Posted to issues@spark.apache.org by "David Crossland (JIRA)" <ji...@apache.org> on 2015/05/01 14:21:05 UTC
[jira] [Created] (SPARK-7301) Issue with duplicated fields in
interpreted json schemas
David Crossland created SPARK-7301:
--------------------------------------
Summary: Issue with duplicated fields in interpreted json schemas
Key: SPARK-7301
URL: https://issues.apache.org/jira/browse/SPARK-7301
Project: Spark
Issue Type: Bug
Reporter: David Crossland
I have a large json dataset that has evolved over time as such some fields seem to have slight renames or have been capitalised in some way.

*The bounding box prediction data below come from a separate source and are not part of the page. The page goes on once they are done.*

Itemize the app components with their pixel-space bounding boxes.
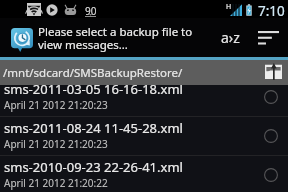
- staticText: sms-2011-08-24 11-45-28.xml: [4, 119, 183, 137]
- staticText: sms-2010-09-23 22-26-41.xml: [4, 158, 183, 176]
- staticText: /mnt/sdcard/SMSBackupRestore/: [3, 65, 183, 81]
- button[interactable]: sms-2011-08-24 11-45-28.xml: [0, 117, 288, 155]
- staticText: 7:10: [258, 2, 285, 20]
- button[interactable]: Sort alphabetically: [205, 18, 249, 57]
- staticText: a›z: [221, 28, 240, 47]
- button[interactable]: /mnt/sdcard/SMSBackupRestore/: [0, 60, 288, 85]
- staticText: H: [226, 2, 232, 12]
- button[interactable]: Sort order: [249, 18, 288, 57]
- staticText: April 21 2012 21:20:22: [4, 176, 108, 190]
- staticText: April 21 2012 21:20:23: [4, 98, 108, 112]
- button[interactable]: App icon: [11, 28, 33, 52]
- staticText: sms-2011-03-05 16-16-18.xml: [4, 80, 183, 98]
- button[interactable]: sms-2011-03-05 16-16-18.xml: [0, 78, 288, 116]
- staticText: 90: [85, 4, 97, 18]
- staticText: April 21 2012 21:20:23: [4, 137, 108, 151]
- staticText: Please select a backup file to view mess…: [38, 24, 196, 53]
- button[interactable]: Up one folder: [265, 64, 282, 79]
- button[interactable]: sms-2010-09-23 22-26-41.xml: [0, 156, 288, 192]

This means there are certain fields that spark considers ambiguous when i attempt to access them
i get a
org.apache.spark.sql.AnalysisException: Ambiguous reference to fields StructField(Currency,StringType,true), StructField(currency,StringType,true);
error
There appears to be no way to resolve an ambiguous field after its been inferred by spark sql other than to manually construct the schema using StructType/StructField which is a bit heavy handed as the schema is quite large. Is there some way to resolve an ambiguous reference? or affect the schema post inference? It seems like something of a bug that i cant tell spark to treat both fields as though they were the same. Ive created a test where i manually defined a schema as
val schema = StructType(Seq(StructField("A", StringType, true)))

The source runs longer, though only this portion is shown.